Can You Get a Cartilage Transplant?

Last Editorial Review: 1/11/2018

Ask the experts

I've heard recently about cartilage transplants. Your website mentions them as experimental at this point and that when they are done it is usually on a young person. I'm 58 years old and have osteoarthritis due to 35 years on the tennis court and some family predisposition to the disease. I also have developed a baker's cyst behind one knee. Is cartilage transplant a possibility in my case or should I just go ahead with the arthroscopic surgery that my doctor recommended? thank you.

Doctor's response

It is impossible for anyone but a patient's doctor to give appropriate advice regarding their individual condition.
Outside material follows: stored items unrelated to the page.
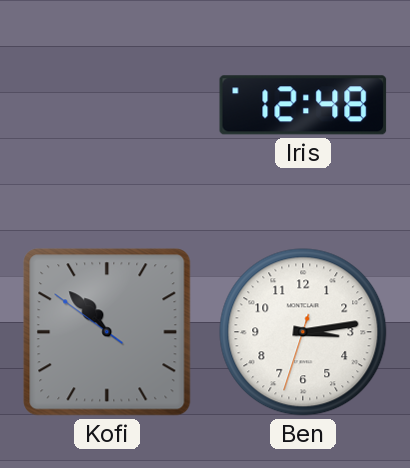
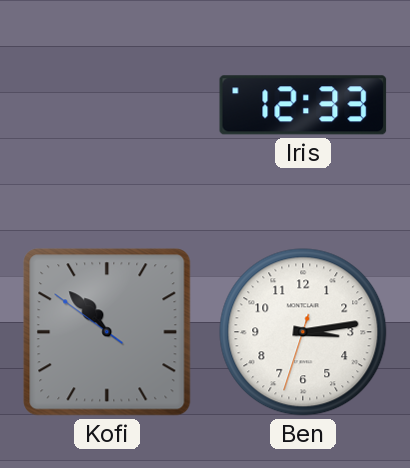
Iris: 12:48 -> 12:33
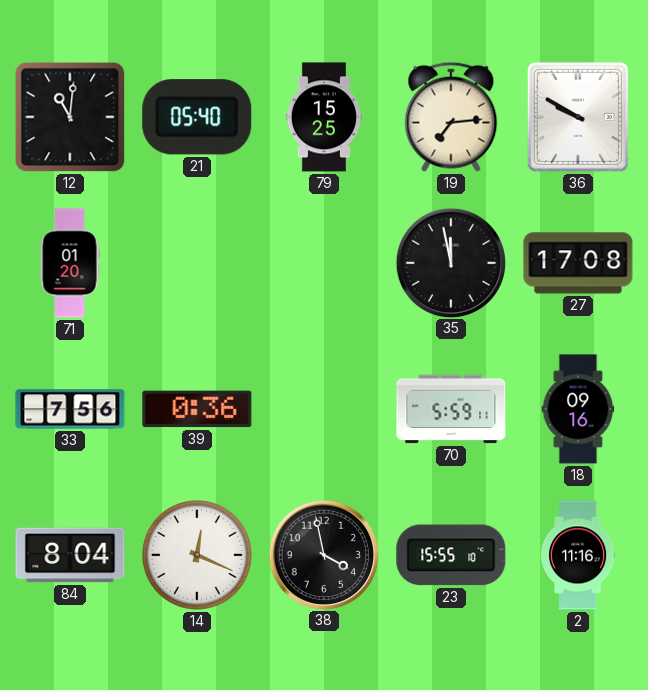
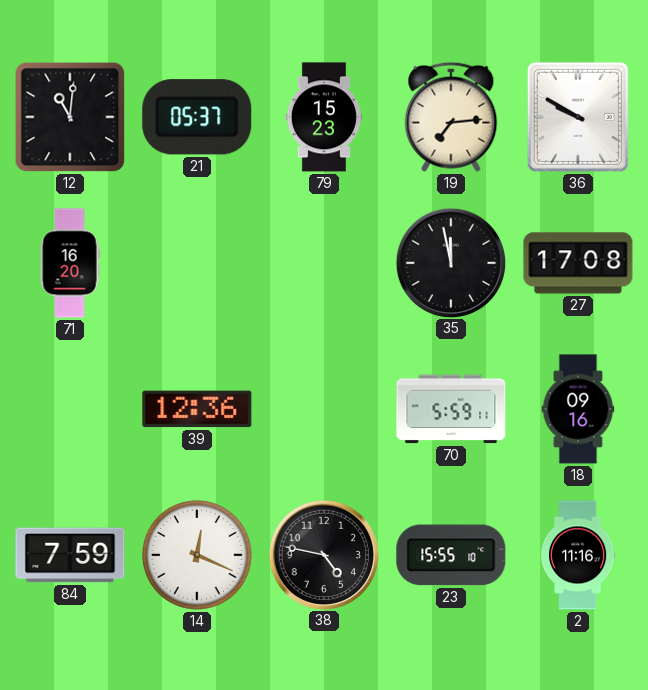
21: 05:40 -> 05:37
79: 15:25 -> 15:23
71: 01:20 -> 16:20
33: 7:56 -> none
39: 0:36 -> 12:36
84: 8:04 -> 7:59
38: 3:58 -> 4:47
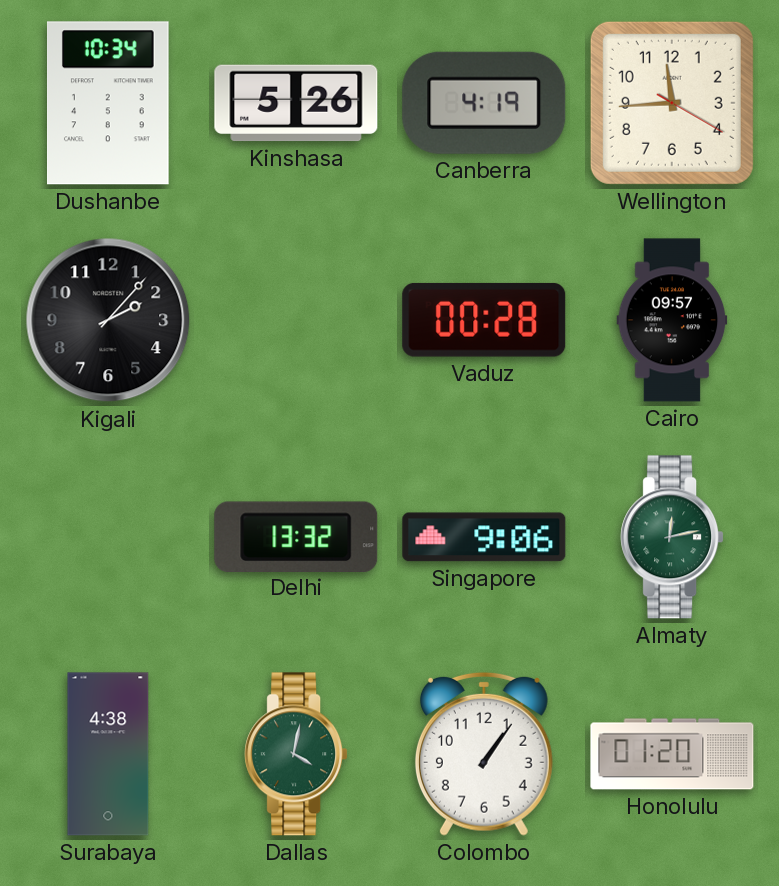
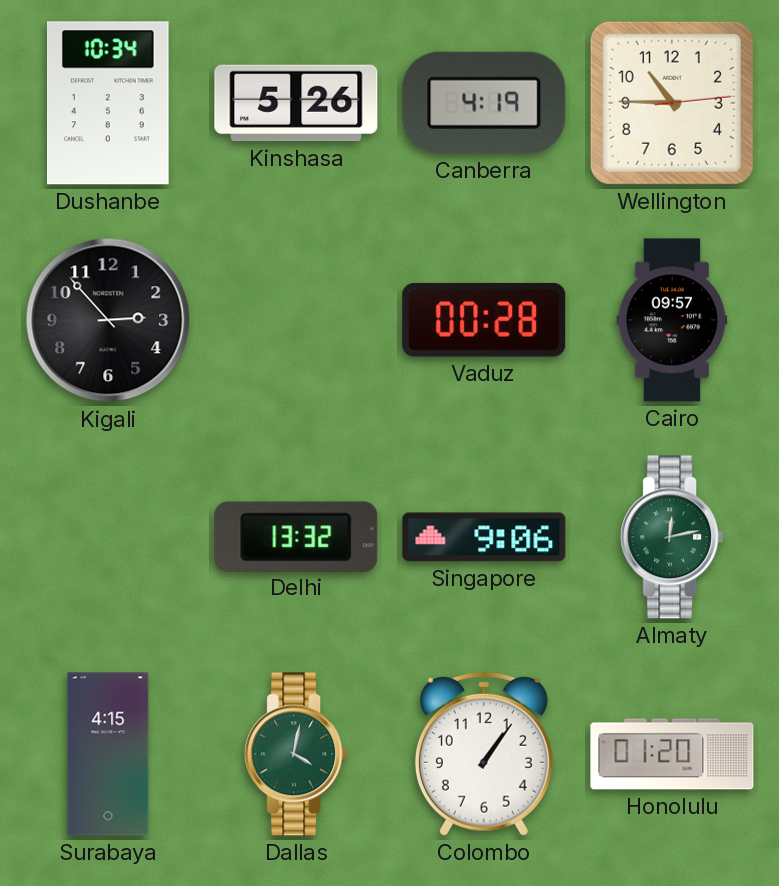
Wellington: 11:44 -> 10:45
Kigali: 2:07 -> 2:53
Surabaya: 4:38 -> 4:15
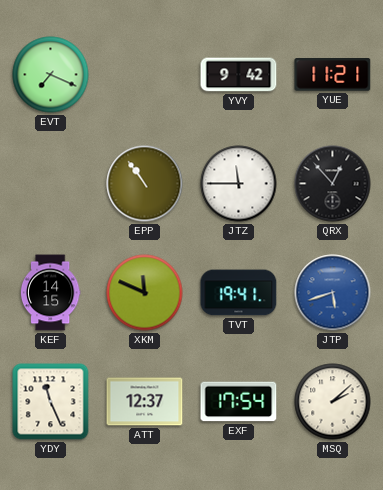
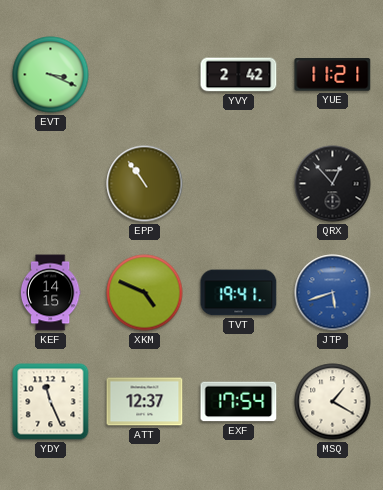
EVT: 7:19 -> 3:19
YVY: 9:42 -> 2:42
JTZ: 11:45 -> none
XKM: 11:49 -> 4:49
MSQ: 2:08 -> 1:20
As stated in MedicineNet.com's Osteoarthritis article, "Recently, surgical innovation has led to a technique for the repair of isolated splits of cartilage (fissures) of the knee. In this procedure, a patient's own cartilage is actually grown in the laboratory, then inserted into the fissure area and sealed over with a "patch" of the patient's own bone covering the tissue. While this is not a procedure for the cartilage damage of osteoarthritis, it does open the door for future cartilage research. " Generally, osteoarthitis that is the result of 35 years of 'wear and tear' degeneration would not be categorized as an "isolated split" of cartilage, but rather a diffuse fragile softening and could not be repaired with the experimental transplant technique.